Il film del weekend: "King Arthur - Il potere della spada"

La leggenda di re Artù è rivisitata da Guy Ritchie in un fantasy storico di stampo videoludico. Un'avventura epica e coinvolgente ma anche scanzonata

Il film del weekend: "King Arthur - Il potere della spada"

Dopo aver attualizzato il mito letterario di Sherlock Holmes dedicandogli due regie di successo, Guy Ritchie gioca al rilancio dando alle sale "King Arthur - Il potere della spada", la sua personale rilettura della leggenda di Re Artù.

Costato oltre 100 milioni di dollari, il film è il primo capitolo di quello che dovrebbe essere un maxi progetto di sei titoli.

Il regista inglese reinventa il materiale classico di base, pur rispettandolo, e allestisce uno spettacolo in cui fantasy, avventura e dramma epico convivono con humor e una valanga di effetti speciali digitali.

Artù (Charlie Hunnam) cresce orfano nella periferia di Londinium (la Londra d'epoca romana), accudito da un gruppo di prostitute e ignaro del proprio lignaggio. Un giorno è chiamato a tentare di estrarre la spada nella roccia, come tutti i ragazzi dell'età giusta a sottoporsi alla prova. Ci riesce, diventando re di diritto e scoprendo le proprie origini. Naturalmente il tiranno Vortigern (Jude Law), l'uomo che ha ucciso i suoi genitori e usurpato il trono del padre, farà di tutto per ucciderlo.

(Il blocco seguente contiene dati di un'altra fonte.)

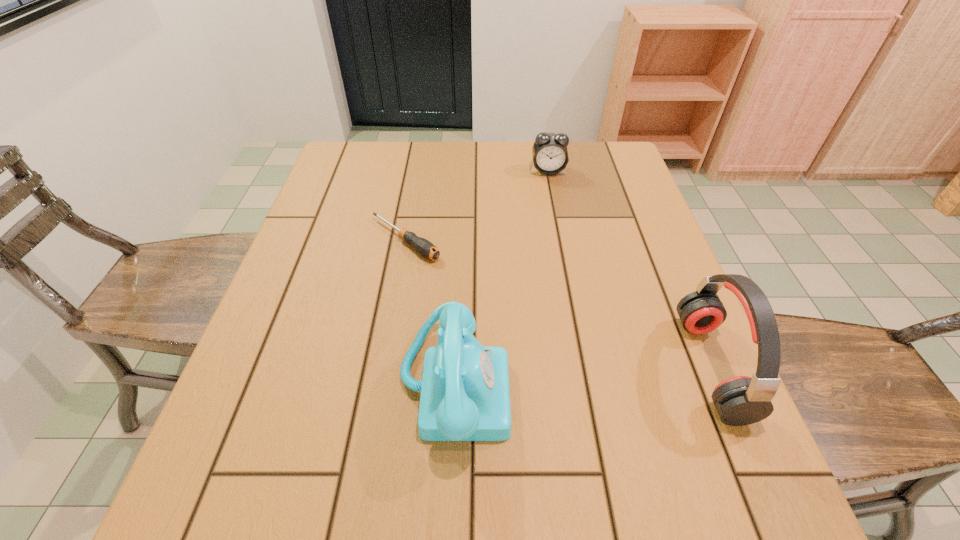 In order to click on the third shortest object in this screenshot , I will do [465, 396].

Locate an element on the screen. The image size is (960, 540). the rightmost object is located at coordinates (741, 400).

Where is `earphone`? The width and height of the screenshot is (960, 540). earphone is located at coordinates (741, 400).

The image size is (960, 540). Identify the location of the shortest object. (424, 247).

Locate an element on the screen. The height and width of the screenshot is (540, 960). screwdriver is located at coordinates (424, 247).

The image size is (960, 540). I want to click on alarm clock, so click(x=550, y=156).

The height and width of the screenshot is (540, 960). In order to click on the third tallest object in this screenshot , I will do 550,156.

This screenshot has height=540, width=960. I want to click on free location located 0.300m on the dial of the second tallest object, so click(672, 384).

Col suo solito stile adrenalinico, Guy Ritchie imbastisce un action rocambolesco dalla regia dinamica e sopra le righe, dotandolo di dialoghi brillanti e di una colonna sonora splendida quanto ingombrante.

L'universo narrativo di partenza è noto ai più e ne sono state date innumerevoli interpretazioni fin dalle sue origini, attorno al XII° secolo, ma questa è una variante che potremmo definire quasi "supereroistica". Gli elementi tematici essenziali del ciclo arturiano sono intatti ma la vicenda è insaporita con l'inserimento di dettagli accattivanti per il pubblico odierno (ad esempio certi tagli di capelli o abiti attuali) e con l'uso della commistione di generi (si passa dall'azione al dramma e alla commedia con grande fluidità).

L'Artù di Charlie Hunnam è amabile per la sua atipicità rispetto a tutte le precedenti versioni: la dicotomia tra la nobiltà di nascita e i modi un po' cialtroni di questo ladruncolo cresciuto in un bordello e dedito a traffici illegali è uno spasso. Rimane un arrogante guascone anche una volta riacquistato il blasone e impugnata Excalibur, ma la modernità del personaggio sta proprio nel suo indossare con sfrontatezza la propria imperfezione. Il villain ha invece lo sguardo profondo e sofferente di un Jude Law perfettamente in parte: colpevole di delitti osceni ma anche vittima evidente di se stesso, condannato all'eterna schiavitù dell'ego.

"King Arthur - Il potere della spada" regala intrattenimento puro, di quello che nasce da toni volutamente esagerati e soddisfazione visiva, ma sa anche tenere deste l'attenzione e l'intelligenza dello spettatore attraverso continue piccole sfide, come quella di destreggiarsi tra i diversi piani del racconto.

Degno di nota il montaggio sincopato che, nonostante sia usuale nelle opere di Guy Ritchie, in un paio di sequenze riesce ancora davvero a sorprendere.

La padronanza tecnica, cui si deve anche la realizzazione

di un mostro acquatico splendido, viene meno, però, nel gran finale, momento del film letteralmente ostaggio di una computer grafica non all'altezza e in cui ci si sente come catapultati in un video-game un po' dozzinale.